Instructions for the task » Pull every line that includes the word "Itajaí" out of the data below and copy it.

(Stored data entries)
------------

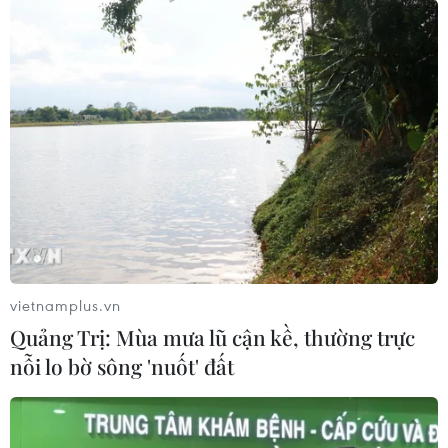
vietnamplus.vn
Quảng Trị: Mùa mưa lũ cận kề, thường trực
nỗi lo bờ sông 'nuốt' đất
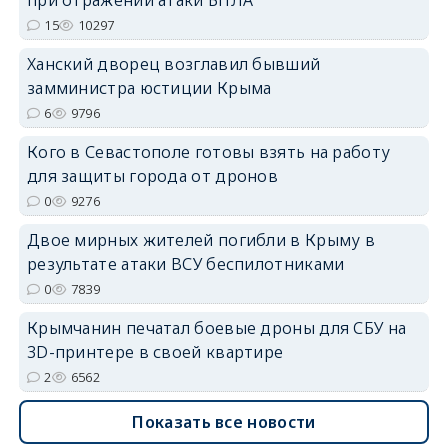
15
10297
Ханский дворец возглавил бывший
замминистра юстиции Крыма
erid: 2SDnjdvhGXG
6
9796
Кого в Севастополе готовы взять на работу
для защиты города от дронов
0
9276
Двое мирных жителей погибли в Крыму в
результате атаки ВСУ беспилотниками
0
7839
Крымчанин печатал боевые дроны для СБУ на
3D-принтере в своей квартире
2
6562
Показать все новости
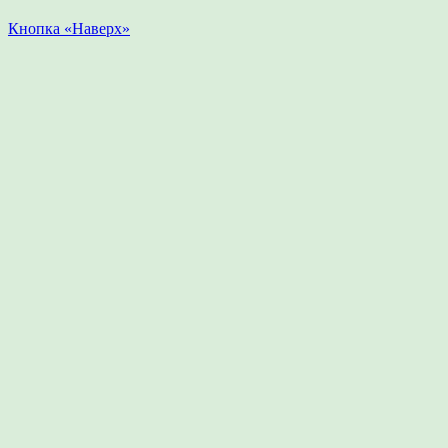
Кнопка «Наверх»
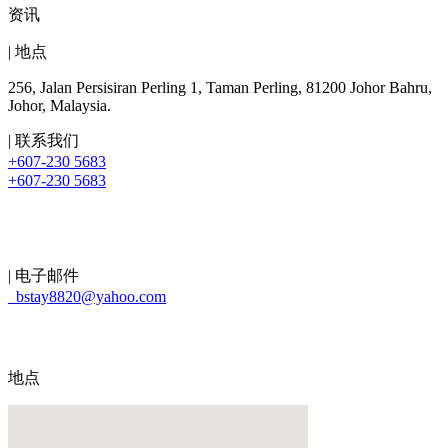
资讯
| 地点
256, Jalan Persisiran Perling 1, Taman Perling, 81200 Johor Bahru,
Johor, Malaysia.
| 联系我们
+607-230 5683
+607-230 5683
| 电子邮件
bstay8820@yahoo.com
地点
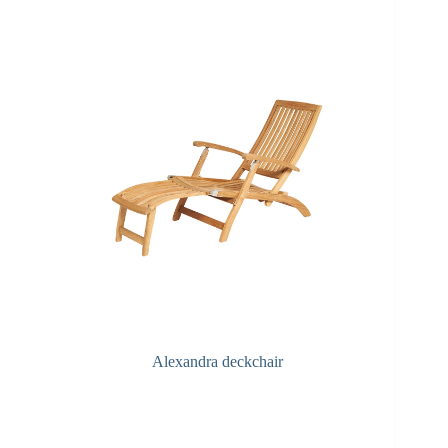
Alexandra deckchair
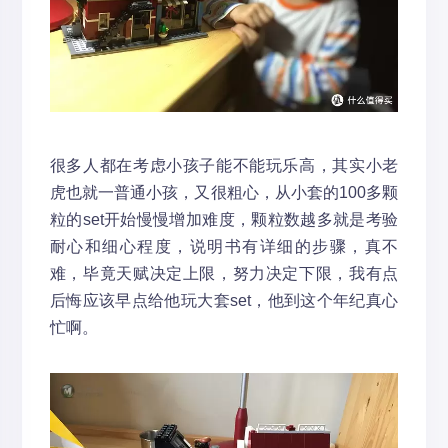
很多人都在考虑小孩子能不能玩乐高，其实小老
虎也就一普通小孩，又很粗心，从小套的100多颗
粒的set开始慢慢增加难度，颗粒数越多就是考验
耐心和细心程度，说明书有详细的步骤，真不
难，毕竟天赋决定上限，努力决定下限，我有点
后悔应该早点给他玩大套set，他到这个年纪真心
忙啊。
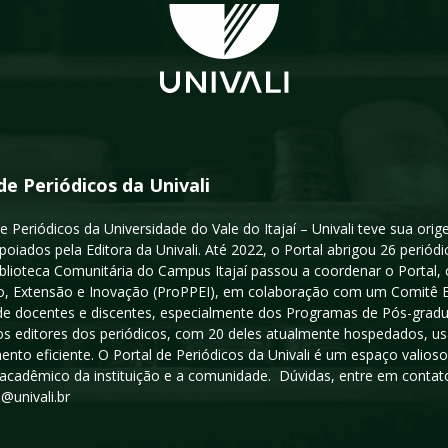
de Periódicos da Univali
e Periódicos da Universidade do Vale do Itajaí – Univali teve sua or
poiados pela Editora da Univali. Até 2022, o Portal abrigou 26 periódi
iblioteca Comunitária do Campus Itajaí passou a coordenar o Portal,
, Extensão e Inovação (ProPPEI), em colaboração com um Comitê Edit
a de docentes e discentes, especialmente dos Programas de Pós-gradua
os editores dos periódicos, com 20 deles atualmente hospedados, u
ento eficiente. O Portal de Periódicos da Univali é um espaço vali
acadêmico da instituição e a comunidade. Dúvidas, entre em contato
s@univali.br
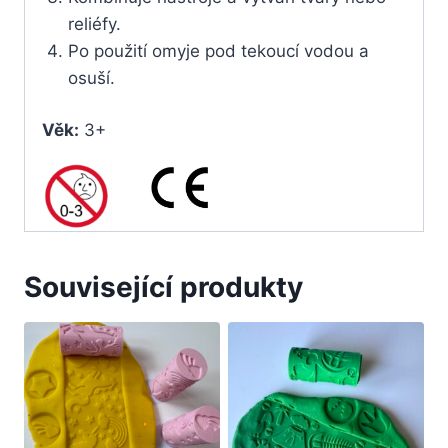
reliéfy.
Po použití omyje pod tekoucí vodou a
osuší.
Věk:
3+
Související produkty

------------

Exercise solution »
e Periódicos da Universidade do Vale do Itajaí – Univali teve sua or
iblioteca Comunitária do Campus Itajaí passou a coordenar o Portal,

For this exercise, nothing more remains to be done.